→ Data supplied:

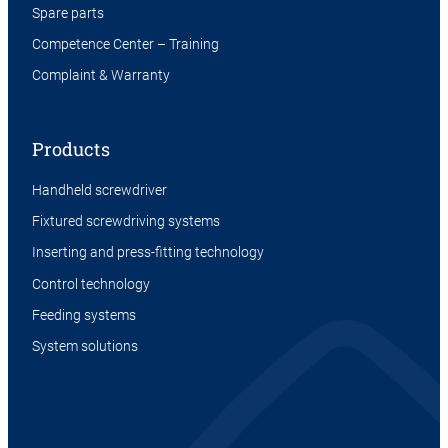
Spare parts
Competence Center – Training
Complaint & Warranty
Products
Handheld screwdriver
Fixtured screwdriving systems
Inserting and press-fitting technology
Control technology
Feeding systems
System solutions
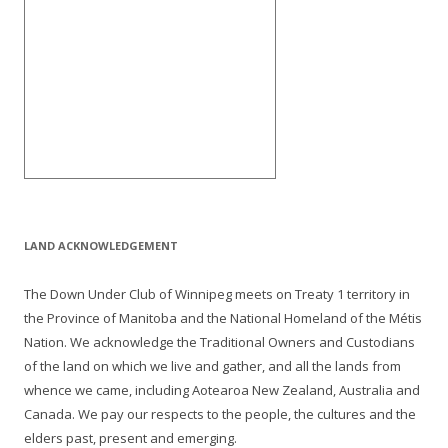
LAND ACKNOWLEDGEMENT
The Down Under Club of Winnipeg meets on Treaty 1 territory in
the Province of Manitoba and the National Homeland of the Métis
Nation. We acknowledge the Traditional Owners and Custodians
of the land on which we live and gather, and all the lands from
whence we came, including Aotearoa New Zealand, Australia and
Canada. We pay our respects to the people, the cultures and the
elders past, present and emerging.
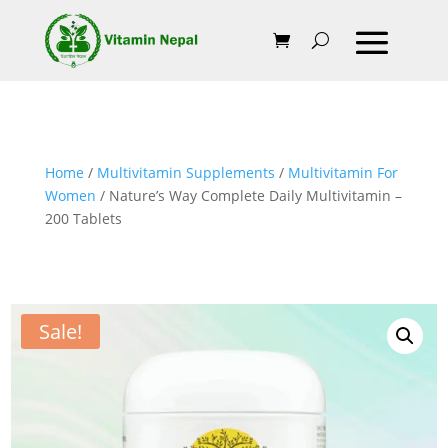
Home
/
Multivitamin Supplements
/
Multivitamin For
Women
/ Nature’s Way Complete Daily Multivitamin –
200 Tablets
Sale!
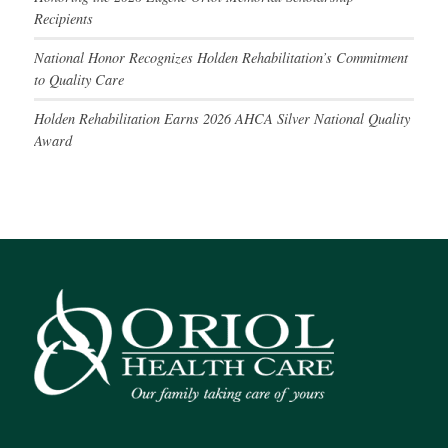
Recipients
National Honor Recognizes Holden Rehabilitation’s Commitment
to Quality Care
Holden Rehabilitation Earns 2026 AHCA Silver National Quality
Award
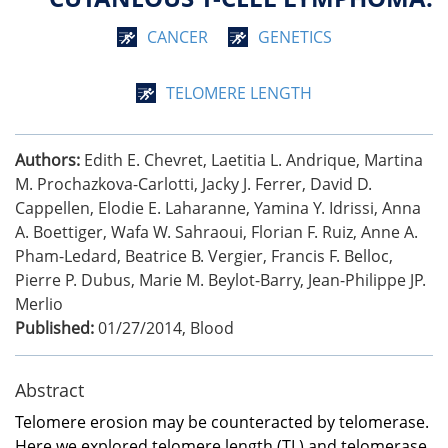
CANCER
GENETICS
TELOMERE LENGTH
Authors:
Edith E. Chevret, Laetitia L. Andrique, Martina
M. Prochazkova-Carlotti, Jacky J. Ferrer, David D.
Cappellen, Elodie E. Laharanne, Yamina Y. Idrissi, Anna
A. Boettiger, Wafa W. Sahraoui, Florian F. Ruiz, Anne A.
Pham-Ledard, Beatrice B. Vergier, Francis F. Belloc,
Pierre P. Dubus, Marie M. Beylot-Barry, Jean-Philippe JP.
Merlio
Published:
01/27/2014
,
Blood
Abstract
Telomere erosion may be counteracted by telomerase.
Here we explored telomere length (TL) and telomerase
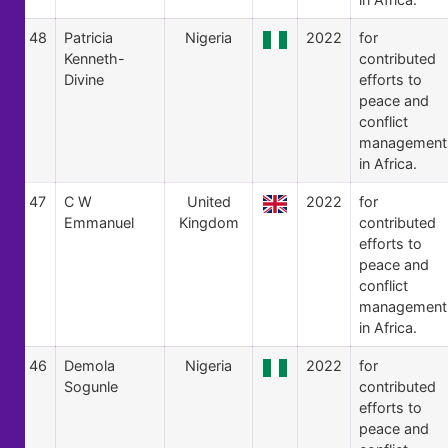
48
Patricia
Nigeria
2022
for
Kenneth-
contributed
Divine
efforts to
peace and
conflict
management
in Africa.
47
C W
United
2022
for
Emmanuel
Kingdom
contributed
efforts to
peace and
conflict
management
in Africa.
46
Demola
Nigeria
2022
for
Sogunle
contributed
efforts to
peace and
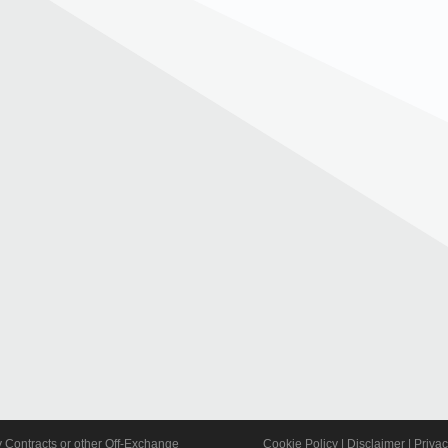
y Contracts or other Off-Exchange
Cookie Policy
|
Disclaimer
|
Privac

→ What the task asks:
If the string "Quality" appears in a line of the entries, report the line.

→ Completed task:
to Quality Care
Holden Rehabilitation Earns 2026 AHCA Silver National Quality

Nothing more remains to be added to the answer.